Prayer is that moment in which we rediscover the values of life are not the obvious one of the media or society, but in knowing that there is something more vital and deeper in life. Prayer is not holy conformity but real revolution in the face of the accepted wisdom that on our own we can do everything. The young person who learns to pray becomes independent of the pressures of our culture. The sick person who learns to pray becomes one who refinds their meaning and hope beyond their outward condition.
Prayer is a witness to the total otherness of God. When we pray we attempt to enter into the realisation of that reality. Prayer is the moment in which our faith is expressed in its deepest and most concrete form. It is the moment in which we recognise that the God who is other is a real dimension of our reality, of the reality of my life. Prayer is the moment in which we attempt to make our lives into a concrete response of love to the superabundant love which God shows for us.
On the feast of the Maternity of Jesus we see how both Mary and Joseph discovered their own authenticity and mission in following the will of God, even at the price of radically changing their own plans.
She is a model for all humanity, also because in being free from original sin, she in a very special way mirrors that original image of God which was the distinctive mark of humankind, before the damaging and disfiguring sin of Adam. Through her obedience to the Word of God, Mary constitutes the beginnings of the restoration of the original harmony which God had desired for his creation, that redemption through Jesus which will free humanity and creation from the effects of original sin.

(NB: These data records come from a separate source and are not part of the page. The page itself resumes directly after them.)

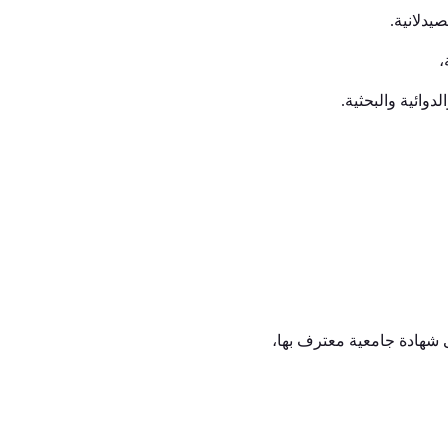
وتُصنَّف

ويمنح الخريجين 
🌍 البرنامج مناسب للطلاب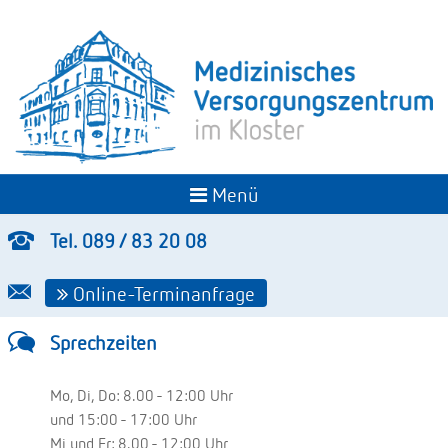
Menü
Tel. 089 / 83 20 08
Online-Terminanfrage
Sprechzeiten
Mo, Di, Do: 8.00 - 12:00 Uhr
und 15:00 - 17:00 Uhr
Mi und Fr: 8.00 - 12:00 Uhr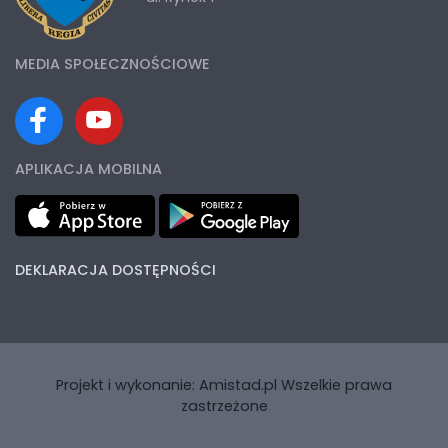
MEDIA SPOŁECZNOŚCIOWE
APLIKACJA MOBILNA
DEKLARACJA DOSTĘPNOŚCI
Projekt i wykonanie:
Amistad.pl
Wszelkie prawa
zastrzeżone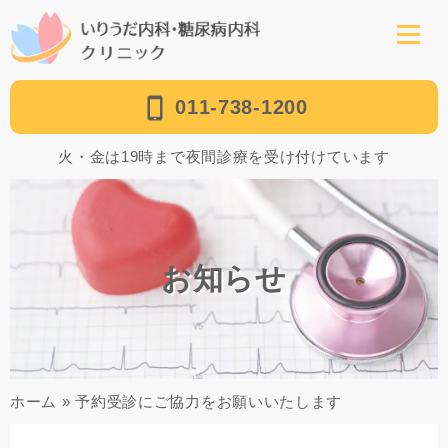
011-738-1200
火・金は19時まで夜間診療を受け付けています
お知らせ
ホーム
»
予約受診にご協力をお願いいたします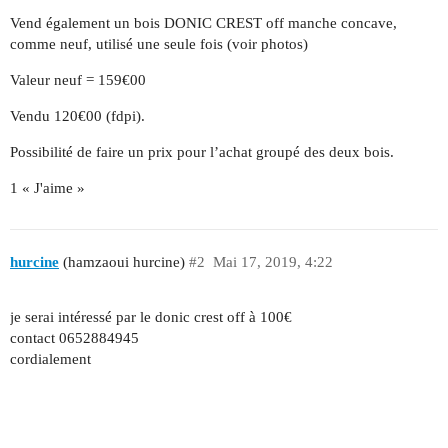
Vend également un bois DONIC CREST off manche concave,
comme neuf, utilisé une seule fois (voir photos)
Valeur neuf = 159€00
Vendu 120€00 (fdpi).
Possibilité de faire un prix pour l’achat groupé des deux bois.
1 « J'aime »
hurcine
(hamzaoui hurcine)
#2
Mai 17, 2019, 4:22
je serai intéressé par le donic crest off à 100€
contact 0652884945
cordialement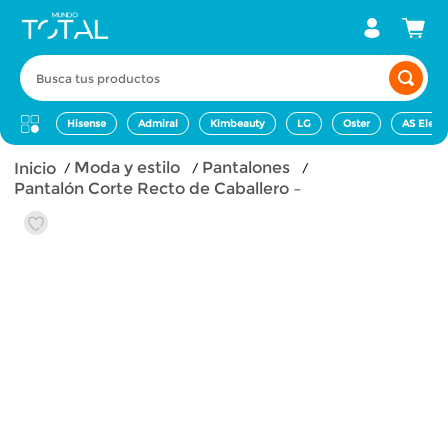
Busca tus productos
Hisense
Admiral
Kimbeauty
LG
Oster
AS Elect
moda y estilo
pantalones
Pantalón Corte Recto de Caballero –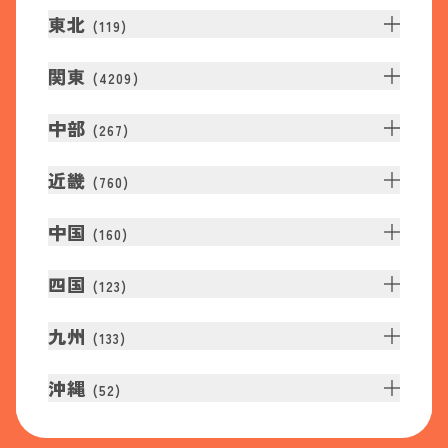
東北
(
119
)
関東
(
4209
)
中部
(
267
)
近畿
(
760
)
中国
(
160
)
四国
(
123
)
九州
(
133
)
沖縄
(
52
)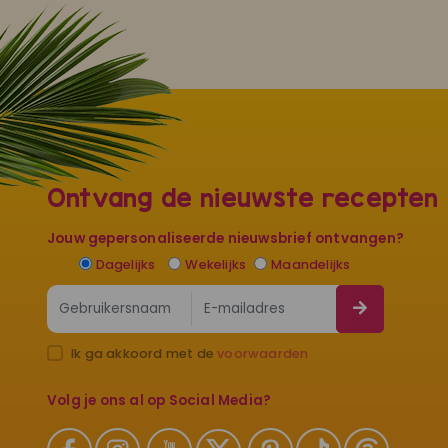
Ontvang de nieuwste recepten
Jouw gepersonaliseerde nieuwsbrief ontvangen?
Dagelijks
Wekelijks
Maandelijks
Ik ga akkoord met de
voorwaarden
Volg je ons al op Social Media?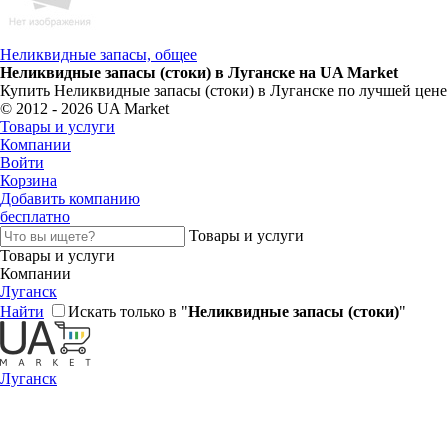
Неликвидные запасы, общее
Неликвидные запасы (стоки) в Луганске на UA Market
Купить Неликвидные запасы (стоки) в Луганске по лучшей цене
© 2012 - 2026 UA Market
Товары и услуги
Компании
Войти
Корзина
Добавить компанию
бесплатно
Товары и услуги
Товары и услуги
Компании
Луганск
Найти
Искать только в "
Неликвидные запасы (стоки)
"
Луганск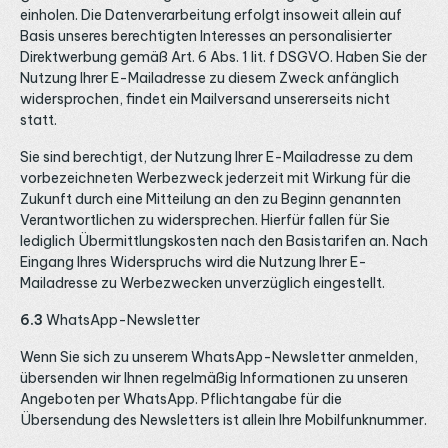
einholen. Die Datenverarbeitung erfolgt insoweit allein auf
Basis unseres berechtigten Interesses an personalisierter
Direktwerbung gemäß Art. 6 Abs. 1 lit. f DSGVO. Haben Sie der
Nutzung Ihrer E-Mailadresse zu diesem Zweck anfänglich
widersprochen, findet ein Mailversand unsererseits nicht
statt.
Sie sind berechtigt, der Nutzung Ihrer E-Mailadresse zu dem
vorbezeichneten Werbezweck jederzeit mit Wirkung für die
Zukunft durch eine Mitteilung an den zu Beginn genannten
Verantwortlichen zu widersprechen. Hierfür fallen für Sie
lediglich Übermittlungskosten nach den Basistarifen an. Nach
Eingang Ihres Widerspruchs wird die Nutzung Ihrer E-
Mailadresse zu Werbezwecken unverzüglich eingestellt.
6.3
WhatsApp-Newsletter
Wenn Sie sich zu unserem WhatsApp-Newsletter anmelden,
übersenden wir Ihnen regelmäßig Informationen zu unseren
Angeboten per WhatsApp. Pflichtangabe für die
Übersendung des Newsletters ist allein Ihre Mobilfunknummer.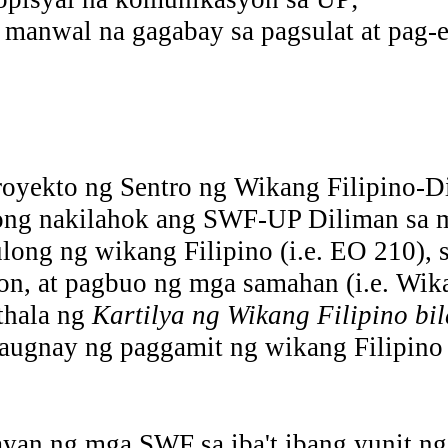
 manwal na gagabay sa pagsulat at pag-e
proyekto ng Sentro ng Wikang Filipino-
ong nakilahok ang SWF-UP Diliman sa m
long ng wikang Filipino (i.e. EO 210),
on, at pagbuo ng mga samahan (i.e. Wik
thala ng
Kartilya ng Wikang Filipino b
augnay ng paggamit ng wikang Filipino 
ayan ng mga SWF sa iba't ibang yunit 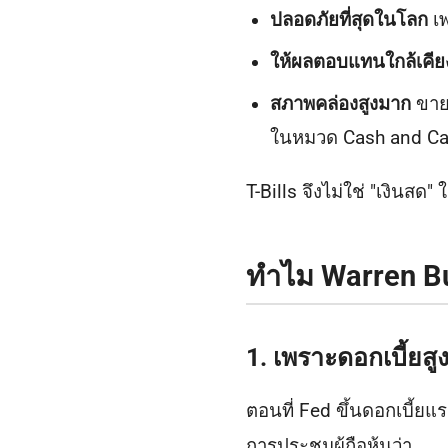
ปลอดภัยที่สุดในโลก
เพ
ให้ผลตอบแทนใกล้เคีย
สภาพคล่องสูงมาก
ขายเ
ในหมวด Cash and Ca
T-Bills จึงไม่ใช่ "เงินส
ทำไม Warren Buf
1. เพราะดอกเบี้ยสู
ตอนที่ Fed ขึ้นดอกเบี้ย
การประชุมผู้ถือหุ้นว่า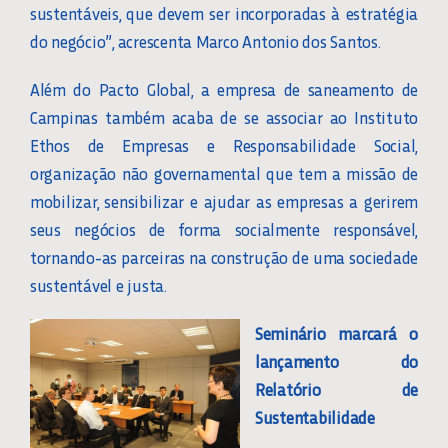
sustentáveis, que devem ser incorporadas à estratégia
do negócio”, acrescenta Marco Antonio dos Santos.
Além do Pacto Global, a empresa de saneamento de
Campinas também acaba de se associar ao Instituto
Ethos de Empresas e Responsabilidade Social,
organização não governamental que tem a missão de
mobilizar, sensibilizar e ajudar as empresas a gerirem
seus negócios de forma socialmente responsável,
tornando-as parceiras na construção de uma sociedade
sustentável e justa.
Seminário marcará o
lançamento do
Relatório de
Sustentabilidade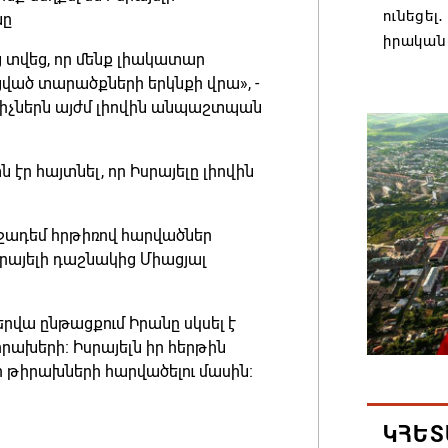
ունեցել
նը
իրական
ց տվեց, որ մենք լիակատար
08.08.202
ված տարածքների երկնքի վրա», -
նակիչներն այժմ լիովին անպաշտպան
Մաքսիմ 
տարեկ
ր հայտնել, որ Իսրայելը լիովին
08.08.202
աջադեմ հրթիռով հարվածներ
Եկեղեց
սրայելի դաշնակից Միացյալ
մտահոգո
ստեղծվ
08.08.202
երվա ընթացքում Իրանը սկսել է
րախերի։ Իսրայելն իր հերթին
 թիրախների հարվածելու մասին։
Միասնա
Կաթողի
Միածնա
ԿՀԵՏ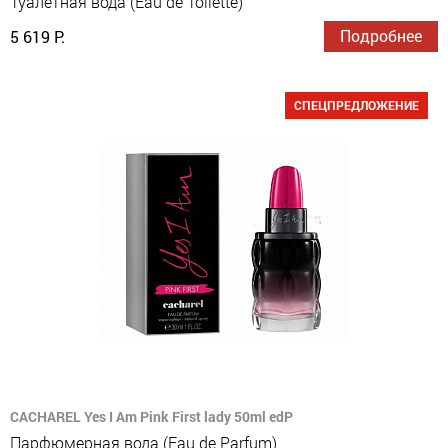
Туалетная вода (Eau de Toilette)
Подробнее
5 619 Р.
СПЕЦПРЕДЛОЖЕНИЕ
CACHAREL Yes I Am Pink First lady 50ml edP
Парфюмерная вода (Eau de Parfum)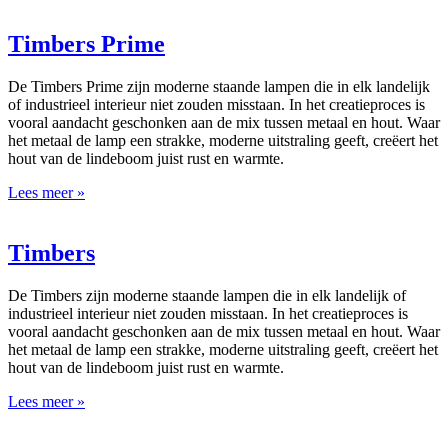
Timbers Prime
De Timbers Prime zijn moderne staande lampen die in elk landelijk
of industrieel interieur niet zouden misstaan. In het creatieproces is
vooral aandacht geschonken aan de mix tussen metaal en hout. Waar
het metaal de lamp een strakke, moderne uitstraling geeft, creëert het
hout van de lindeboom juist rust en warmte.
Lees meer »
Timbers
De Timbers zijn moderne staande lampen die in elk landelijk of
industrieel interieur niet zouden misstaan. In het creatieproces is
vooral aandacht geschonken aan de mix tussen metaal en hout. Waar
het metaal de lamp een strakke, moderne uitstraling geeft, creëert het
hout van de lindeboom juist rust en warmte.
Lees meer »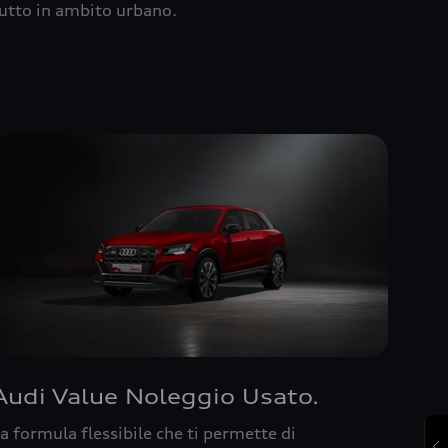
utto in ambito urbano.
Audi Value Noleggio Usato.
a formula flessibile che ti permette di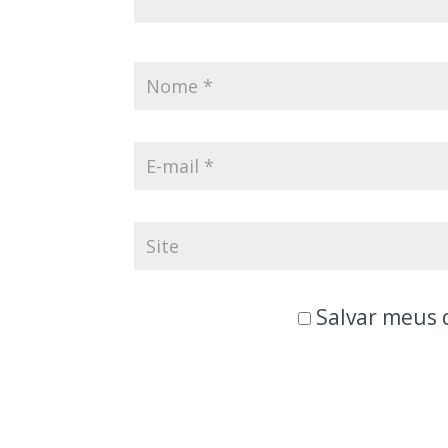
Salvar meus 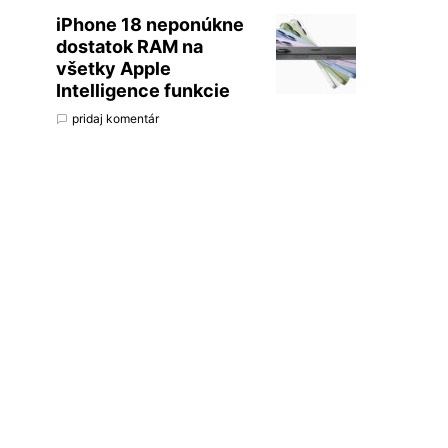
iPhone 18 neponúkne
dostatok RAM na
všetky Apple
Intelligence funkcie
pridaj komentár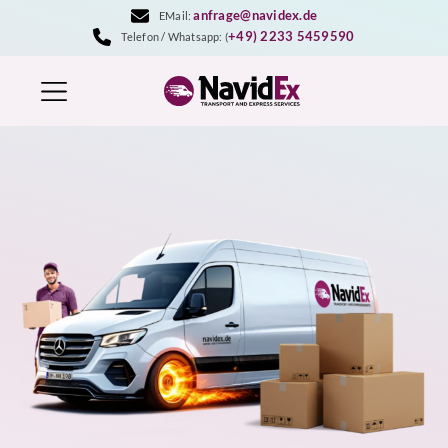
Zum
anfrage@navidex.de
EMail:
Inhalt
+49) 2233 5459590
Telefon / Whatsapp: (
springen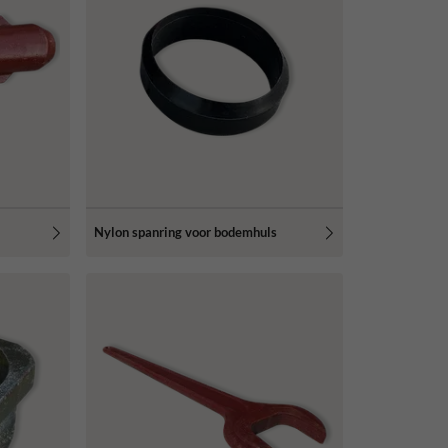
Nylon spanring voor bodemhuls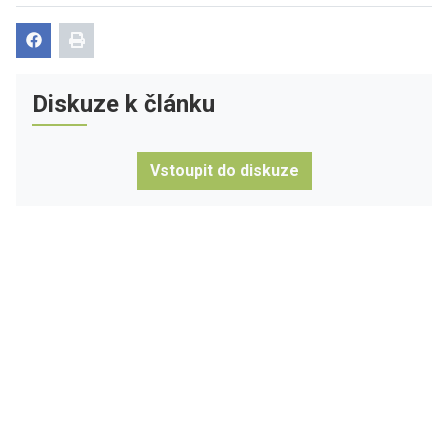
Diskuze k článku
Vstoupit do diskuze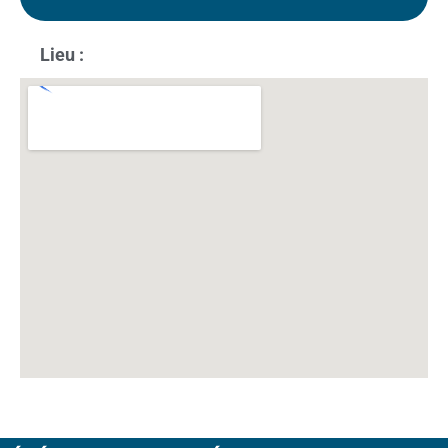
Lieu :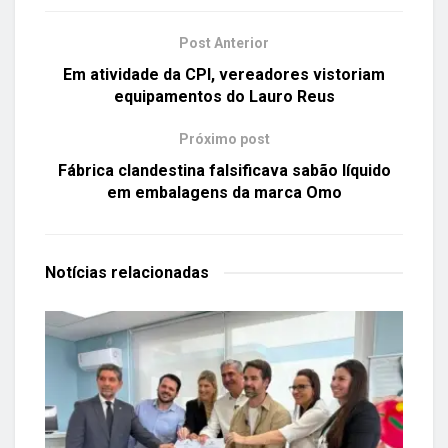
Post Anterior
Em atividade da CPI, vereadores vistoriam
equipamentos do Lauro Reus
Próximo post
Fábrica clandestina falsificava sabão líquido
em embalagens da marca Omo
Notícias
relacionadas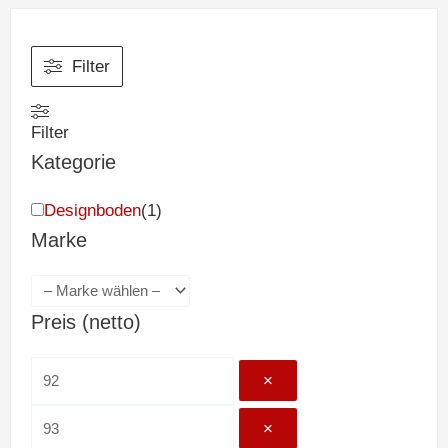
Filter
Filter
Kategorie
Designboden
(
1
)
Marke
Preis (netto)
×
×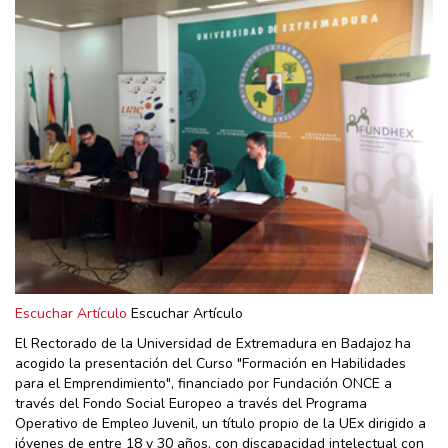
Escuchar Artículo
Escuchar Artículo
El Rectorado de la Universidad de Extremadura en Badajoz ha
acogido la presentación del Curso "Formación en Habilidades
para el Emprendimiento", financiado por Fundación ONCE a
través del Fondo Social Europeo a través del Programa
Operativo de Empleo Juvenil, un título propio de la UEx dirigido a
jóvenes de entre 18 y 30 años, con discapacidad intelectual con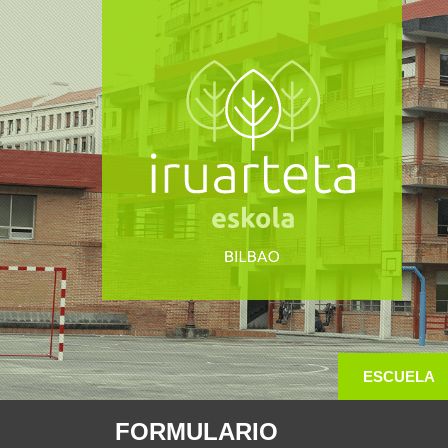
ESCUELA
FORMULARIO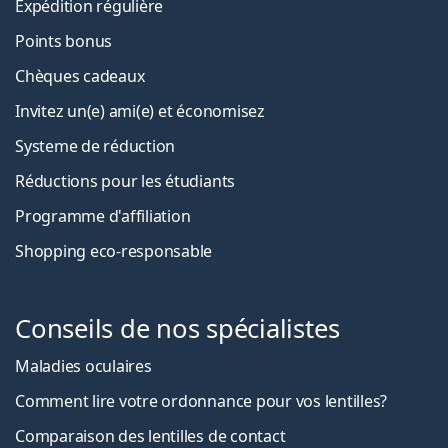
Expédition régulière
Points bonus
Chèques cadeaux
Invitez un(e) ami(e) et économisez
Systeme de réduction
Réductions pour les étudiants
Programme d'affiliation
Shopping eco-responsable
Conseils de nos spécialistes
Maladies oculaires
Comment lire votre ordonnance pour vos lentilles?
Comparaison des lentilles de contact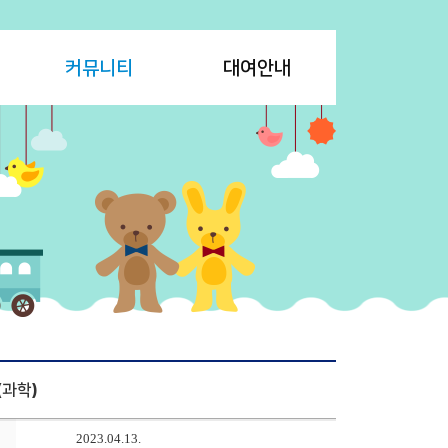
커뮤니티
대여안내
과학)
2023.04.13.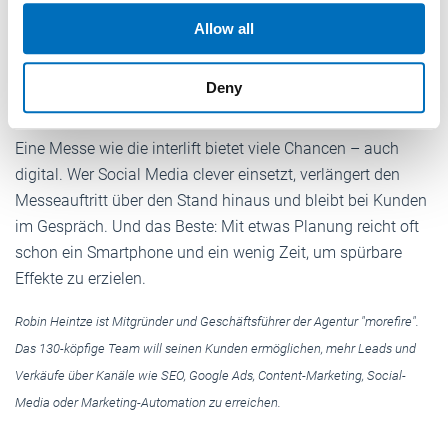
Boot zu holen – und sorgt dafür, dass sowohl am Stand als
our social media, advertising and analytics partners who
auch online ein stimmiger Eindruck entsteht.
Allow all
may combine it with other information that you’ve
provided to them or that they’ve collected from your use
Deny
of their services.
Fazit
Weitere Informationen:
Impressum
Datenschutz
Eine Messe wie die interlift bietet viele Chancen – auch
digital. Wer Social Media clever einsetzt, verlängert den
Messeauftritt über den Stand hinaus und bleibt bei Kunden
im Gespräch. Und das Beste: Mit etwas Planung reicht oft
schon ein Smartphone und ein wenig Zeit, um spürbare
Effekte zu erzielen.
Robin Heintze ist Mitgründer und Geschäftsführer der Agentur "morefire".
Das 130-köpfige Team will seinen Kunden ermöglichen, mehr Leads und
Verkäufe über Kanäle wie SEO, Google Ads, Content-Marketing, Social-
Media oder Marketing-Automation zu erreichen.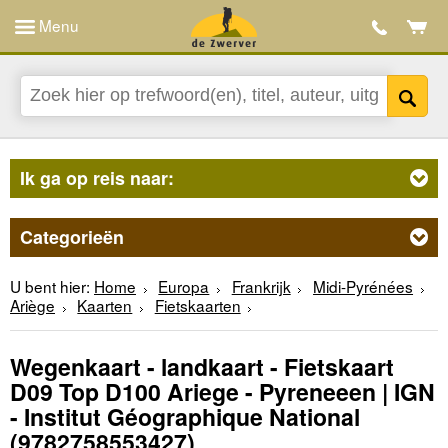
Menu
Ik ga op reis naar:
Categorieën
U bent hier:
Home
Europa
Frankrijk
Midi-Pyrénées
Ariège
Kaarten
Fietskaarten
Wegenkaart - landkaart - Fietskaart
D09 Top D100 Ariege - Pyreneeen | IGN
- Institut Géographique National
(9782758553427)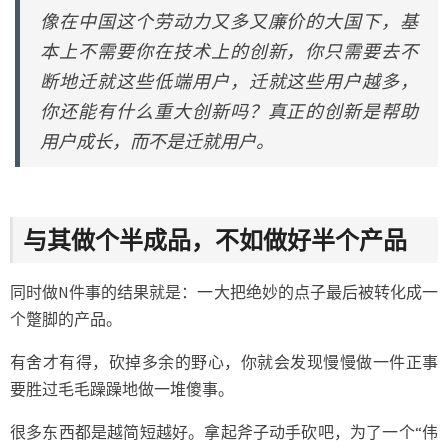
像在中国这个劳动力又多又廉价的大国下，基
本上不需要你在技术上的创新，你只需要去不
断地迁就这些低端用户，迁就这些用户越多，
你还能有什么重大创新吗？真正的创新是帮助
用户成长，而不是迁就用户。
与其做个半成品，不如做好半个产品
同时做N件事的结果就是：一大把绝妙的点子最后被转化成一
个蹩脚的产品。
有舍才有得，砍掉多余的野心，你就会发现慢慢做一件正事
要胜过毛毛躁躁地做一堆傻事。
很多东西都是越简短越好。拿起斧子动手砍吧，为了一个“伟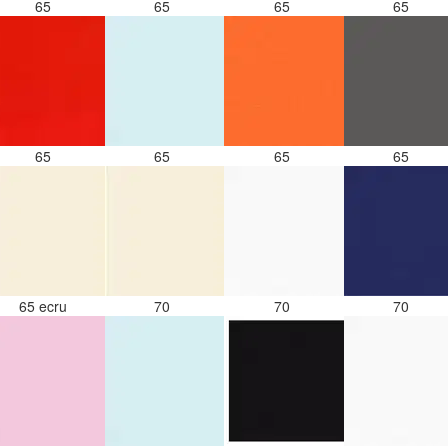
65
65
65
65
65
65
65
65
65 ecru
70
70
70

Mary, in her entire life, mirrored that fidelity of God and remained faithful and attentive to his word in every moment of her life. We see that from the very first mention of her in the Gospel, as we heard this evening, to the last mention in the Acts of the Apostles, we find her gathered with the small community of the early Church, in prayer and in expectation of the Spirit, imploring the gift of the Spirit for the Church. Mary is always presented as being the one who listens to the word of God and puts it into practice, even in the most difficult moments, because she knew that God would always be faithful to his Word.
Mary is the true model of the Church. Church is, after all, the place where, after the example of Mary, believers gather in prayer and in joyful hope and expectation, knowing that if we open our hearts to his Word, God’s powerful presence will work through and in us and will come to change us, our hearts and lives and to save us and all creation.